START Data for review

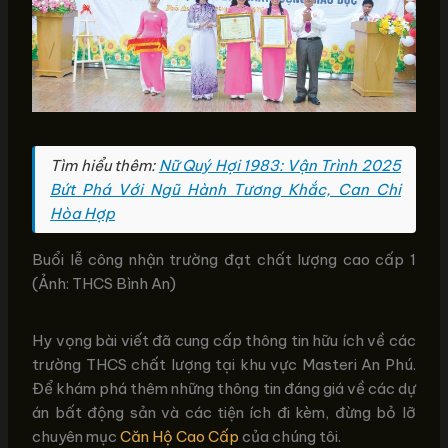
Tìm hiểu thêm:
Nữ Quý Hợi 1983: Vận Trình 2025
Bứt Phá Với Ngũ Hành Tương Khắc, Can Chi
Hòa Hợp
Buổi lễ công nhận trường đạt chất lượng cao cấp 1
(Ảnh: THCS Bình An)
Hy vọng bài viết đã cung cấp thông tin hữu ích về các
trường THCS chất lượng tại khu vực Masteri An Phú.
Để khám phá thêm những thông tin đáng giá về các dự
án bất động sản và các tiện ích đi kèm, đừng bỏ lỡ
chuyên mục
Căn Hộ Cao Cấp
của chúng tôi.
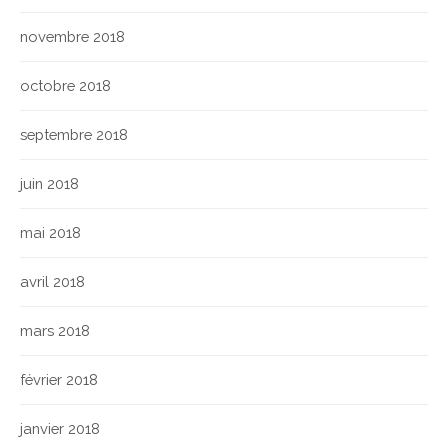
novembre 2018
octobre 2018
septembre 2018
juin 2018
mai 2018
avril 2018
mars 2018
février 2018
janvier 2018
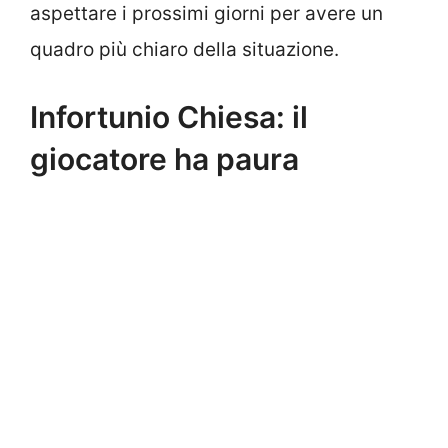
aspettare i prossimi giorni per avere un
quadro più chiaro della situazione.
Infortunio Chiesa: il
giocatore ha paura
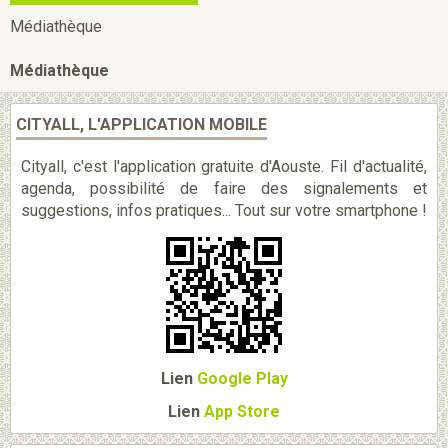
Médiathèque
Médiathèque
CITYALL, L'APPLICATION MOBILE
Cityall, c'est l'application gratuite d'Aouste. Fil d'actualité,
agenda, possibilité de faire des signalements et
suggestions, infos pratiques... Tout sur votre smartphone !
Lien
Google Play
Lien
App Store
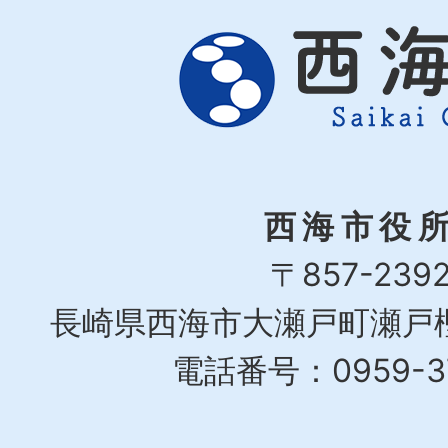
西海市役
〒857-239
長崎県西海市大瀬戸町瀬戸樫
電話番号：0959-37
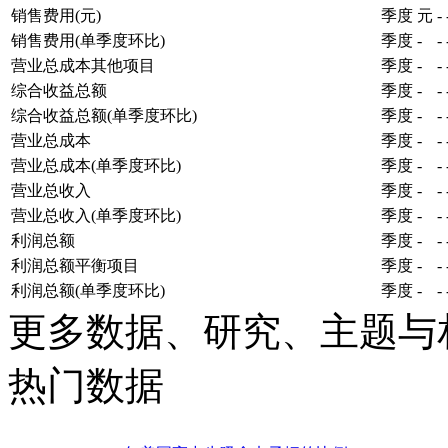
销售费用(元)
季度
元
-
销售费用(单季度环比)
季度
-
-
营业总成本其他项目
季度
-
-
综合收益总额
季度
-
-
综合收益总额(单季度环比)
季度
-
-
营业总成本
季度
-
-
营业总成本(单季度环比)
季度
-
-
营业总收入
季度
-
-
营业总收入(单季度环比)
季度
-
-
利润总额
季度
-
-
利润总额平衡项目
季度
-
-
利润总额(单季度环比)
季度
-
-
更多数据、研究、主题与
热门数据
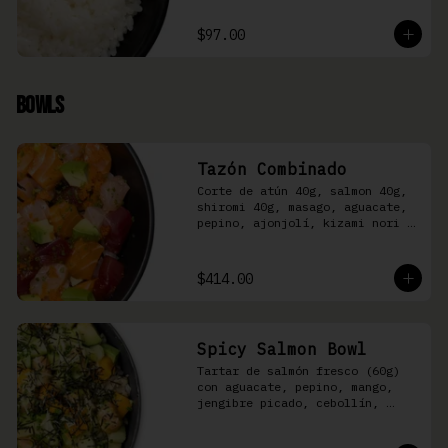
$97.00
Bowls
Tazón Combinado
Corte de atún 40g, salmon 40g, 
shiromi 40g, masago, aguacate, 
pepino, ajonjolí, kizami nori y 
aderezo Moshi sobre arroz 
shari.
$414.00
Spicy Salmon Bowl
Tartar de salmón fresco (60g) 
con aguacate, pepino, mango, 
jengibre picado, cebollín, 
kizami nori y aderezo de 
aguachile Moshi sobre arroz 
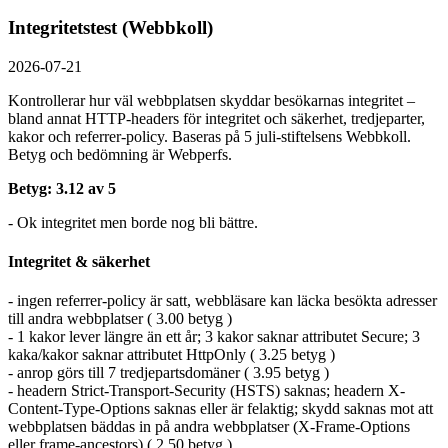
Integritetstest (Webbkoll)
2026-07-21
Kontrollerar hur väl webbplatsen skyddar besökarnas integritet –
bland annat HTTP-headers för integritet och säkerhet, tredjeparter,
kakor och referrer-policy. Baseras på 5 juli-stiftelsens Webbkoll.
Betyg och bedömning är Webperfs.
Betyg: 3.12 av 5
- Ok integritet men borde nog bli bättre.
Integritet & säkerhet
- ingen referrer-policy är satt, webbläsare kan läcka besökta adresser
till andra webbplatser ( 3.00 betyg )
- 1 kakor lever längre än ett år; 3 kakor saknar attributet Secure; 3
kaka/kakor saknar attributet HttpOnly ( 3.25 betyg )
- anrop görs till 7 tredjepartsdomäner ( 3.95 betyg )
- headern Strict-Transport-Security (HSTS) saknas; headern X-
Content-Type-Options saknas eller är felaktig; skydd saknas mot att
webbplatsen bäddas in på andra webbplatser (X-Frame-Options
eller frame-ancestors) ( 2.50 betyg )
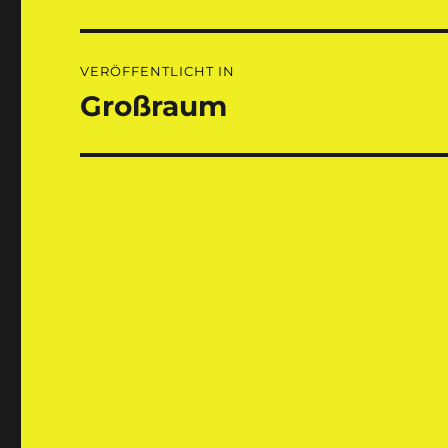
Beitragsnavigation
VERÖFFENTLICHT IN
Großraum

END Data for review
START Data for review

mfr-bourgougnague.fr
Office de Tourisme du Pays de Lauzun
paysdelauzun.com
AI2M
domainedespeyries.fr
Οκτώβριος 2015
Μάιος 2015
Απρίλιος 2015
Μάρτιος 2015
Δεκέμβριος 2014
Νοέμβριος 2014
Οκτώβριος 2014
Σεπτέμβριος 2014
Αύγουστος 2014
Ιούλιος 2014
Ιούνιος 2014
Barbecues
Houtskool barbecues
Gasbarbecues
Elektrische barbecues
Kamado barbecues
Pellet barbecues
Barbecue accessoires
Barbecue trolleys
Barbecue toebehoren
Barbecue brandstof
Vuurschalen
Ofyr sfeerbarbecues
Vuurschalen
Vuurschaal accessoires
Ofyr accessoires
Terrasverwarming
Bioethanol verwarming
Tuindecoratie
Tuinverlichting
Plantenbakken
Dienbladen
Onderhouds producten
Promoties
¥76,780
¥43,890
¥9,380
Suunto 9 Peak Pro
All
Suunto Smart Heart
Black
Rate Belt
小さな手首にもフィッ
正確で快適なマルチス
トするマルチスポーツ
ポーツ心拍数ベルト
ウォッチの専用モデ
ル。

END Data for review
START Data for review

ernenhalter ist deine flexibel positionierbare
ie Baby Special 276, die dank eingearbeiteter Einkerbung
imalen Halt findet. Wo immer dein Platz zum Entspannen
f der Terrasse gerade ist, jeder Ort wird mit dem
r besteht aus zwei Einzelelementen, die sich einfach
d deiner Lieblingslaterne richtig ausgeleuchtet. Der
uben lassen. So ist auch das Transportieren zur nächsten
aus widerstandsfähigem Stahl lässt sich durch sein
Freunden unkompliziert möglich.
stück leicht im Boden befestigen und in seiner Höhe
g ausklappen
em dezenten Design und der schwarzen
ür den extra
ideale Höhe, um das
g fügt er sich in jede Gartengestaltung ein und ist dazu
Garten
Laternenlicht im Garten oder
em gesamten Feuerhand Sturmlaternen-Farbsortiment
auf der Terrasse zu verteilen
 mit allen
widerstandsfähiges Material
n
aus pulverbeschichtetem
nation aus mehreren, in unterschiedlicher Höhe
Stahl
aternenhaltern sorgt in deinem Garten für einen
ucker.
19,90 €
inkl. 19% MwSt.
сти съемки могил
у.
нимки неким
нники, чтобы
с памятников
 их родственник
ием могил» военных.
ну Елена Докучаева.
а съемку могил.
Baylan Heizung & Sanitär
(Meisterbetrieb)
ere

END Data for review

## Task instructions
For this exercise, transcribe exactly the part of the records above that opens with the line containing "Spicy Salmon Bowl" and closes with the one containing "Integritet & säkerhet". Pictures are not part of the copy.

## The completed task
Spicy Salmon Bowl
Tartar de salmón fresco (60g) 
con aguacate, pepino, mango, 
jengibre picado, cebollín, 
kizami nori y aderezo de 
aguachile Moshi sobre arroz 
Integritetstest (Webbkoll)
2026-07-21
Kontrollerar hur väl webbplatsen skyddar besökarnas integritet –
bland annat HTTP-headers för integritet och säkerhet, tredjeparter,
kakor och referrer-policy. Baseras på 5 juli-stiftelsens Webbkoll.
Betyg och bedömning är Webperfs.
Betyg: 3.12 av 5
- Ok integritet men borde nog bli bättre.
Integritet & säkerhet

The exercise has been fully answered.